* BRIEF:
Once you reach the line containing "opazite poškodbo ali" in the entries below, write out that line and each one after it down to the line containing "obračunavanje provizije za", exactly and with nothing added.

(Records from a collection)

"""

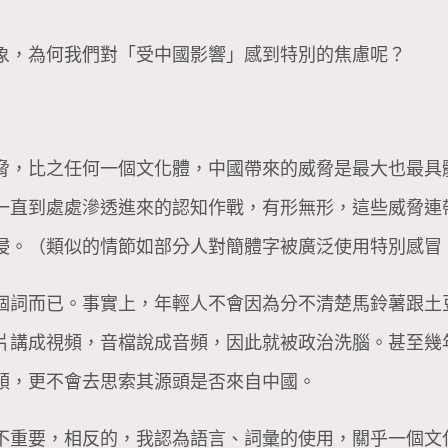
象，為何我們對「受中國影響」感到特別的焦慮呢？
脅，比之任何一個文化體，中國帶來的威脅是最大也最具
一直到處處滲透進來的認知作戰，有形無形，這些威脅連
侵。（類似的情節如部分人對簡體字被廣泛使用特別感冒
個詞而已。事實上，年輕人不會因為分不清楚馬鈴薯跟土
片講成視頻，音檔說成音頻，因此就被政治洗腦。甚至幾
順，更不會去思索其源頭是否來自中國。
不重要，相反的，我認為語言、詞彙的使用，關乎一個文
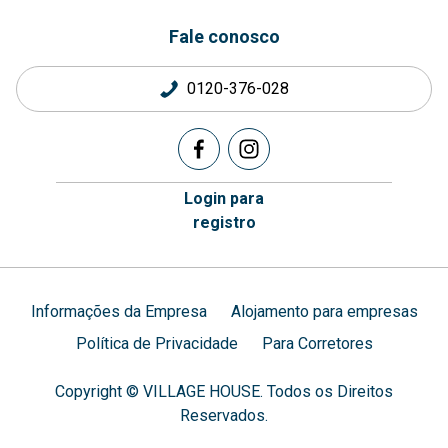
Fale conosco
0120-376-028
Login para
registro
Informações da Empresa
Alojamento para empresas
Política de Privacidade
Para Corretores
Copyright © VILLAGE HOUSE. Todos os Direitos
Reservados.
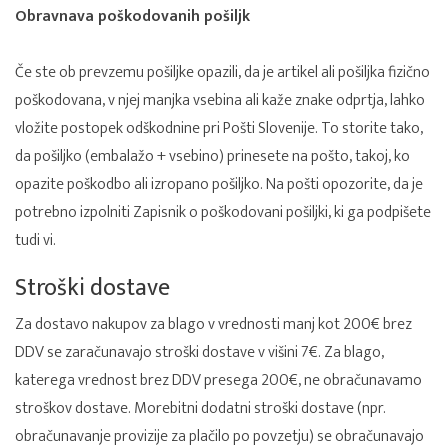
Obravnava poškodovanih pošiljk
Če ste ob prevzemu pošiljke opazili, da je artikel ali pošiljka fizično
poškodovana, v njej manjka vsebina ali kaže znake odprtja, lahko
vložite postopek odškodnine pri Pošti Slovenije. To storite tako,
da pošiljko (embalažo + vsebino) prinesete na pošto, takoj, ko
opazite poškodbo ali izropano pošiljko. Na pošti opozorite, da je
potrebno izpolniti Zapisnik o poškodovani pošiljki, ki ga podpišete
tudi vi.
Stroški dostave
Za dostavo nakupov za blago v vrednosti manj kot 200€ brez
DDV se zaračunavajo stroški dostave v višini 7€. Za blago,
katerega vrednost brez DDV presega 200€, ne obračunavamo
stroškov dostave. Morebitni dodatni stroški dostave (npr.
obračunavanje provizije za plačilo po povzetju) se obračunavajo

"""
"""

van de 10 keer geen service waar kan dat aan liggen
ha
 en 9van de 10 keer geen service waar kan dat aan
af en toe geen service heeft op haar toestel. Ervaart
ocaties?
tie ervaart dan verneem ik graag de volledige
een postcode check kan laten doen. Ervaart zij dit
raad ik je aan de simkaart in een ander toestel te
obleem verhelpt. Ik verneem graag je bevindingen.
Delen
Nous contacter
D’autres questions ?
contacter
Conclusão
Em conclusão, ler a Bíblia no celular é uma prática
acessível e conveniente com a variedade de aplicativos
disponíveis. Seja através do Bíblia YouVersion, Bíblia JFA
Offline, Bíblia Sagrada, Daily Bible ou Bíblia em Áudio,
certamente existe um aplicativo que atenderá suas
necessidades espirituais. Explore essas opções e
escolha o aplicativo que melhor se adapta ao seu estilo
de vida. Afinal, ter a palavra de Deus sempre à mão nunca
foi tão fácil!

"""

* EXERCISE RESPONSE:
opazite poškodbo ali izropano pošiljko. Na pošti opozorite, da je
potrebno izpolniti Zapisnik o poškodovani pošiljki, ki ga podpišete
tudi vi.
Stroški dostave
Za dostavo nakupov za blago v vrednosti manj kot 200€ brez
DDV se zaračunavajo stroški dostave v višini 7€. Za blago,
katerega vrednost brez DDV presega 200€, ne obračunavamo
stroškov dostave. Morebitni dodatni stroški dostave (npr.
obračunavanje provizije za plačilo po povzetju) se obračunavajo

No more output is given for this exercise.